What general domestic political trends emerged after 1871?
The decades after 1870 brought dramatic change to the structures and ideas of European politics. Despite some major differences between countries, European domestic politics had a new common framework, the nation-state. The common themes within that framework were the emergence of mass politics and growing popular loyalty toward the nation. Traditional elites hardly disappeared, but they were forced into new arrangements in order to exercise power, and a group of new, pragmatic politicians took leading roles. The major states of western Europe adopted constitutions of some sort, and universal male suffrage was granted in Britain, France, and Germany and elsewhere, at least in voting for the lower houses of parliament. New political parties representing a broad spectrum of interests and groups from workers and liberals to Catholics and conservatives engaged in hard-fought election campaigns to provide benefits to their constituencies.

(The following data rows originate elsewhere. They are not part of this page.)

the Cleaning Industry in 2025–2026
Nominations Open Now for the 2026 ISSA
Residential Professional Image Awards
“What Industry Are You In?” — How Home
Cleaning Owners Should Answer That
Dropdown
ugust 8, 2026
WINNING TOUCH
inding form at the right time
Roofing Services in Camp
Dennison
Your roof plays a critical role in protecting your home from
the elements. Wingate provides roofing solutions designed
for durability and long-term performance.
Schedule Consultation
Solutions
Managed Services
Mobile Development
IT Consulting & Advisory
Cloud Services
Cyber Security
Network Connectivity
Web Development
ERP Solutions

Powerful bureaucracies emerged to govern growing populations and manage modern economies, and the growth of the state spurred a growth in the social responsibilities of government. The new responsive national state offered its citizens free education and some welfare and public health benefits, and for good reason many ordinary people felt increasing loyalty to their governments and their nations.

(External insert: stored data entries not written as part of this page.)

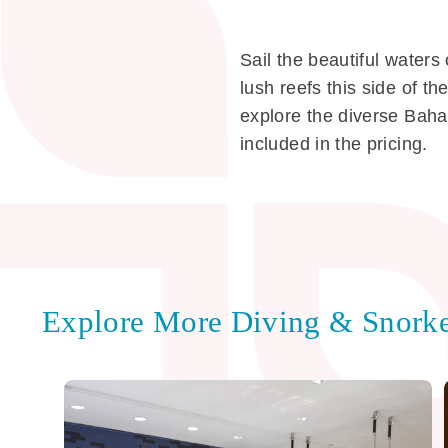
Sail the beautiful water
lush reefs this side of t
explore the diverse Baha
included in the pricing.
Explore More Diving & Snorke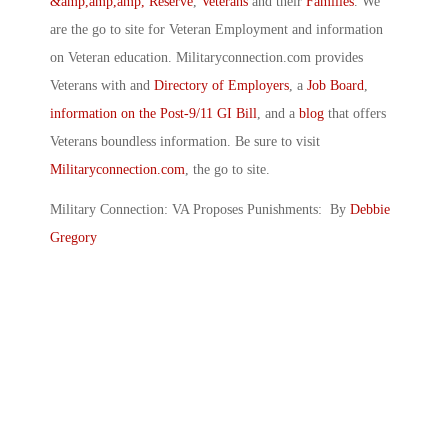
&amp,amp,amp, Reserve
,
Veterans
and their
Families
. We
are the go to site for Veteran Employment and information
on Veteran education. Militaryconnection.com provides
Veterans with and
Directory of Employers
, a
Job Board
,
information on the Post-9/11 GI Bill
, and a
blog
that offers
Veterans boundless information. Be sure to visit
Militaryconnection.com
, the go to site.
Military Connection: VA Proposes Punishments: By
Debbie
Gregory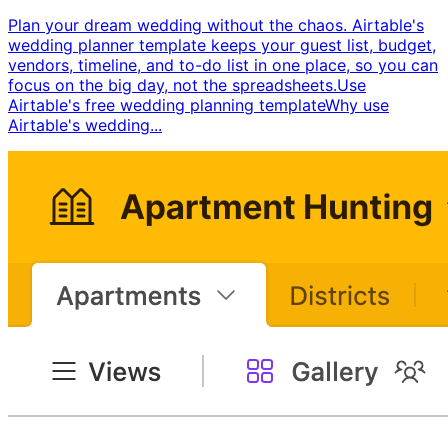
Plan your dream wedding without the chaos. Airtable's
wedding planner template keeps your guest list, budget,
vendors, timeline, and to-do list in one place, so you can
focus on the big day, not the spreadsheets. ​ Use
Airtable's free wedding planning template ​ Why use
Airtable's wedding...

Building popular support for strong nation-states had a less positive side. Conservative and moderate leaders both found that workers who voted socialist — whose potential revolutionary power they feared — would rally around the flag in a diplomatic crisis or cheer when colonial interests seized a distant territory of doubtful value. Therefore, after 1871 governing elites frequently used antiliberal militarist and imperialist policies in attempts to unite national populations and overcome or mask intractable domestic conflicts. In the end, the manipulation of foreign policy to manage domestic issues inflamed the international tensions that erupted in the cataclysms of World War I and the Russian Revolution.